### requires python 3 and TSS conda environment (needed for parallelization)

### Motivation: 
TSS: Focused and dispersed. 
Within each TSS there are variations to where the start site occurs across different tissues. 
When calling our peaks, we choose the CHO peak if it occurs, otherwise pick the tissue with the maximum p-value.

One question that arises is when we call the TSS, how different are the read alignments when a) The TSS align b) The TSS are shifted between CHO and tissues and c) No CHO peak is seen, only tissues d) only CHO TSS

For each of these, how many TSS' are seen for each. How many tissues have a TSS when they all agree with CHO and when they are offset from CHO.

When they are offset versus aligned, what is the distribution of tags underneath (the density)

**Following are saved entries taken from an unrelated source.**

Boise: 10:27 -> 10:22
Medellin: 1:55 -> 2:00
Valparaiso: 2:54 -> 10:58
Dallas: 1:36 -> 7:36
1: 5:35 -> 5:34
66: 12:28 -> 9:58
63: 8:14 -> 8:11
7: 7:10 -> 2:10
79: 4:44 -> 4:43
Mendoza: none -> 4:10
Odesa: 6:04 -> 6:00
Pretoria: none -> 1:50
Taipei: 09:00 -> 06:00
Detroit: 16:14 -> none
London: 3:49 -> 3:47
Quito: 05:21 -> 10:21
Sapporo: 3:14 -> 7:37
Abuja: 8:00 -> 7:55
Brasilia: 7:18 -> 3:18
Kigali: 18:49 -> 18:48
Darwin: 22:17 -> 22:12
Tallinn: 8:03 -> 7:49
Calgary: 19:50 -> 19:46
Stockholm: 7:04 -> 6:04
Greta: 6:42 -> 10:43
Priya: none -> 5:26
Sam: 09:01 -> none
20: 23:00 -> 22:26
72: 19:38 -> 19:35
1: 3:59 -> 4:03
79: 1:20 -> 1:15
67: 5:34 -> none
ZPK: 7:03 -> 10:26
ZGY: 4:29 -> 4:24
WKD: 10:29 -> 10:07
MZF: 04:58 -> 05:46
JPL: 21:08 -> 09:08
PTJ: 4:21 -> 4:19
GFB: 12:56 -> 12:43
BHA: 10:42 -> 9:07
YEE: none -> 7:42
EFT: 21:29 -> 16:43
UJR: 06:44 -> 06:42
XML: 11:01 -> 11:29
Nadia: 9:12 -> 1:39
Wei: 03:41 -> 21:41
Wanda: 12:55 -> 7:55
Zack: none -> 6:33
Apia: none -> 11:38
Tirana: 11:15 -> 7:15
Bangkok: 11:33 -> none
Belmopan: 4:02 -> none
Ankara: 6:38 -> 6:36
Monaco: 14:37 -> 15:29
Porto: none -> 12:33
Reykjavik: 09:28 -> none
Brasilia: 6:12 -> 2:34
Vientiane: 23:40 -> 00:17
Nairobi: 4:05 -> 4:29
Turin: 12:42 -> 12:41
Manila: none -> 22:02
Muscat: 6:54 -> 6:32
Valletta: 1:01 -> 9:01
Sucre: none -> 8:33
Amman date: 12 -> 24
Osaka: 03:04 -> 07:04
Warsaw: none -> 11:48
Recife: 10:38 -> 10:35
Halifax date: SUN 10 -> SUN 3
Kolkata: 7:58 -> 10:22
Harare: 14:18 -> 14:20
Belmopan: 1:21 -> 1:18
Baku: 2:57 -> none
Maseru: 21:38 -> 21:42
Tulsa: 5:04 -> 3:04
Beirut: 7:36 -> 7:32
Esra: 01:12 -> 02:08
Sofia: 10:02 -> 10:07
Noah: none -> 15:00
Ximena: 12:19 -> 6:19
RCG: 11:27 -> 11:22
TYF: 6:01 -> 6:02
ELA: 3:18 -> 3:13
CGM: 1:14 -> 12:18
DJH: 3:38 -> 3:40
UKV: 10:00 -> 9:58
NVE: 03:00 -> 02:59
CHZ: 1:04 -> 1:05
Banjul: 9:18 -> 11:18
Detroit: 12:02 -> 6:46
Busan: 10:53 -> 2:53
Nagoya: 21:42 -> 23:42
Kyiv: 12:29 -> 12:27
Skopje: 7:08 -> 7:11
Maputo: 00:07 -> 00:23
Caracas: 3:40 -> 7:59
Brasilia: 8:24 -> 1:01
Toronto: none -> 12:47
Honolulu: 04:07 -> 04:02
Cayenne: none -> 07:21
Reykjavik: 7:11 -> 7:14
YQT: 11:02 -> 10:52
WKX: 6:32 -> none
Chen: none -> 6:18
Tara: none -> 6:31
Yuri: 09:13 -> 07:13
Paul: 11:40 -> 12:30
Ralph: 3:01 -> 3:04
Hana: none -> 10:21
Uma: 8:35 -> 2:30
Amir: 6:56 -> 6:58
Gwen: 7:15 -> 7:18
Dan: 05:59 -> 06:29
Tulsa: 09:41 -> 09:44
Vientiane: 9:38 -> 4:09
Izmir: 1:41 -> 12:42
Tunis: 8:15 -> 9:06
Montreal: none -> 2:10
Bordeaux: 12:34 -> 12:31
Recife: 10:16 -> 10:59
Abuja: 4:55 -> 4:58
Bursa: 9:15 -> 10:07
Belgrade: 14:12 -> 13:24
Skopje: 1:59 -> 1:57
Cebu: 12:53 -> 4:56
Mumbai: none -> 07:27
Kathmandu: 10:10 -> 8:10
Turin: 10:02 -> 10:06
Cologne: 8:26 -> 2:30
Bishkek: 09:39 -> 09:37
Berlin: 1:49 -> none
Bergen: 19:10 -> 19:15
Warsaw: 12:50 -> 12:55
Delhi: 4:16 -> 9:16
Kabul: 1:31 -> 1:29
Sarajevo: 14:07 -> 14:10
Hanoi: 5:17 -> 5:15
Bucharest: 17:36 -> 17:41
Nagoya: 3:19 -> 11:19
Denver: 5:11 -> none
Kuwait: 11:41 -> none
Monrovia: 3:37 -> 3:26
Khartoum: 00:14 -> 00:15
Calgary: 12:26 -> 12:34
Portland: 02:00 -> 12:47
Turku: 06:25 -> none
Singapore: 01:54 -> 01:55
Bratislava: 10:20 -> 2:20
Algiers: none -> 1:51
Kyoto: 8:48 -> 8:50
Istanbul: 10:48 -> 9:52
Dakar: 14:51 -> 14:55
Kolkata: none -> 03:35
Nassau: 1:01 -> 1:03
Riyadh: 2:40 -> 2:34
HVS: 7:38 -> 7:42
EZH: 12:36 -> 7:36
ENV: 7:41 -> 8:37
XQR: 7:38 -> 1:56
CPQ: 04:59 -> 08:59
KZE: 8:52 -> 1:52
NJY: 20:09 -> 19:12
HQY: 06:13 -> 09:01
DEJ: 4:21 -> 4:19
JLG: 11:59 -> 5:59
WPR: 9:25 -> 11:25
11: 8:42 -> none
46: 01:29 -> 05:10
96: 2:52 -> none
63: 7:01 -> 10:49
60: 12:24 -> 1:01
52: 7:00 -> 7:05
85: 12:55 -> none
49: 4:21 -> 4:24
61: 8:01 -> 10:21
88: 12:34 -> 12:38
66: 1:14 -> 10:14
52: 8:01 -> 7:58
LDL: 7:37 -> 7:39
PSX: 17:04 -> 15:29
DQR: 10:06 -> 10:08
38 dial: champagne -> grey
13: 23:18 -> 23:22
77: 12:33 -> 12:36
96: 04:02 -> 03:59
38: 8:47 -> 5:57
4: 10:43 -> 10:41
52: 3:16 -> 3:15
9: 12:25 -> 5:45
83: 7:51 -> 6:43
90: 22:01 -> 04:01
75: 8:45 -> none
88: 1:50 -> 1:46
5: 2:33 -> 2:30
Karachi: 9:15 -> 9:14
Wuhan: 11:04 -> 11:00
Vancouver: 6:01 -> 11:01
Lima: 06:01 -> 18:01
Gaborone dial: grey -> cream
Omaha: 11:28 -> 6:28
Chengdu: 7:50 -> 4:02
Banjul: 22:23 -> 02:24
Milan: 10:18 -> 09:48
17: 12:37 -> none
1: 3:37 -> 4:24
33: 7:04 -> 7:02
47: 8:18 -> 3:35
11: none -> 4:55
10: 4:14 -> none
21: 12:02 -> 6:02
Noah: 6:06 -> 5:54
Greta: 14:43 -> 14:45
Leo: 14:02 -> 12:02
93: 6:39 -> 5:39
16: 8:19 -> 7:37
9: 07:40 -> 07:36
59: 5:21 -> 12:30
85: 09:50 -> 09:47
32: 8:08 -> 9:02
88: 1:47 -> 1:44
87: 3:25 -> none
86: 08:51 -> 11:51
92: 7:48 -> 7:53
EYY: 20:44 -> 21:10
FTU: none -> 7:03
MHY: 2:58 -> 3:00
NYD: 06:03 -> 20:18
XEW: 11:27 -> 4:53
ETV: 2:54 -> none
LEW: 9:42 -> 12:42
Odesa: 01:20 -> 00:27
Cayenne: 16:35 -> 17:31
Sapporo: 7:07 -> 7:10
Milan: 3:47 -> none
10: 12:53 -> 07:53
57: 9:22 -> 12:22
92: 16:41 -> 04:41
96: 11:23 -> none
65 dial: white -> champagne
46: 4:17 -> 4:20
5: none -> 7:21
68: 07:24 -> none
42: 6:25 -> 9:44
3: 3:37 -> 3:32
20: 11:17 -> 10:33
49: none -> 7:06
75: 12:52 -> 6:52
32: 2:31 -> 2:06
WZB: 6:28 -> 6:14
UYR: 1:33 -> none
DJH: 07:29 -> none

In the same vein, we want to make sure that the CHO GRO-Cap and CHO csRNA peaks are both showing similar buildup profiles, and that when plotting histograms, they don't just look good because the GRO-Cap is aligning on the GRO-cap peaks and csRNA aligning on csRNA peaks. Therefore, each should be done to the opposite calls.

In [None]:
## Parameters specific to where your folders are and your data
parameter_file = '../params/params.yaml'
import yaml
import sys

with open(parameter_file,'r') as f:
    doc = yaml.load(f)

#p = dic2obj(**doc)

data_folder = doc['data_folder']
tissues = doc['tissues'].split(',')
sys.path.append(doc['pipeline_path'])
ref_fa = doc['ref_fa']
anno_gff=doc['annotation']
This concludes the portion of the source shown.